Return only the number of lines in the data below where the word "Operator" appears.

(RECORDS SUPPLIED begins)

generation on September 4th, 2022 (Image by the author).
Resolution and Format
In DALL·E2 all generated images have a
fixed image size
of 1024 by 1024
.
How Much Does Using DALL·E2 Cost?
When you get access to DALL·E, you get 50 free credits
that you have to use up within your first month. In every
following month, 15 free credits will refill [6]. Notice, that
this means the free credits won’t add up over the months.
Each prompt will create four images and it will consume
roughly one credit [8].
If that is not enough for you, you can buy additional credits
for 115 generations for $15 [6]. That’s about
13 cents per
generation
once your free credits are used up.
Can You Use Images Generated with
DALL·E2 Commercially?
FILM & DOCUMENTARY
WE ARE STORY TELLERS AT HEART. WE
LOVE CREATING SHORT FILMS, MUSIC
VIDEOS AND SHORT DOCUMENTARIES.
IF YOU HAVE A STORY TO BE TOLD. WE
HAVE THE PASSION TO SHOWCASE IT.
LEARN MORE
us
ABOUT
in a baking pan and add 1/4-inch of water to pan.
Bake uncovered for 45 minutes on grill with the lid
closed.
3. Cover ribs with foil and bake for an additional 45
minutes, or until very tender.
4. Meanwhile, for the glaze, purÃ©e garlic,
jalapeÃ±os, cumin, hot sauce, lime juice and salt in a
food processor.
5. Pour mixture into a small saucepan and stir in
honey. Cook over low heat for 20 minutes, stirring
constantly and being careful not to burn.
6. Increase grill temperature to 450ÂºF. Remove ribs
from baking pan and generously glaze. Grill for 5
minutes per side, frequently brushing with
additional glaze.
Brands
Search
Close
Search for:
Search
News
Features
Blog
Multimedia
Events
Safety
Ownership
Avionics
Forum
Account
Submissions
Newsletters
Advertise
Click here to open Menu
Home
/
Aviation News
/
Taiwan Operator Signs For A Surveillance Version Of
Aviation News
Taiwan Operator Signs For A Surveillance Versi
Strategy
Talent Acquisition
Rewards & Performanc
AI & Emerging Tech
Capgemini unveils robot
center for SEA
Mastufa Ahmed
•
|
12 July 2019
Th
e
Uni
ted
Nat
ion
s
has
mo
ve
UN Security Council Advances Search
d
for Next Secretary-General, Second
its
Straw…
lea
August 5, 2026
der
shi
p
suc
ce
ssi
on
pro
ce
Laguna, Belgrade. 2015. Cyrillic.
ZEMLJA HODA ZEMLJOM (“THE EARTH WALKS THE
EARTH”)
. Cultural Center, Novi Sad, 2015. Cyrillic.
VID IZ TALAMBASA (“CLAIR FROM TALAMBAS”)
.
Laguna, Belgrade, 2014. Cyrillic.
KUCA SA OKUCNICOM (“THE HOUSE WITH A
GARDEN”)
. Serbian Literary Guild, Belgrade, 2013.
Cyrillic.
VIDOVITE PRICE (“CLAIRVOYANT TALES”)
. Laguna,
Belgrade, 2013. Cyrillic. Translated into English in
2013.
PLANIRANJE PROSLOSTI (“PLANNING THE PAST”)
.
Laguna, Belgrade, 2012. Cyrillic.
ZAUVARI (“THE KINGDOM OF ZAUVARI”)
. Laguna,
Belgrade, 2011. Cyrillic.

(RECORDS SUPPLIED ends)

- _TASK SOLUTION_: 2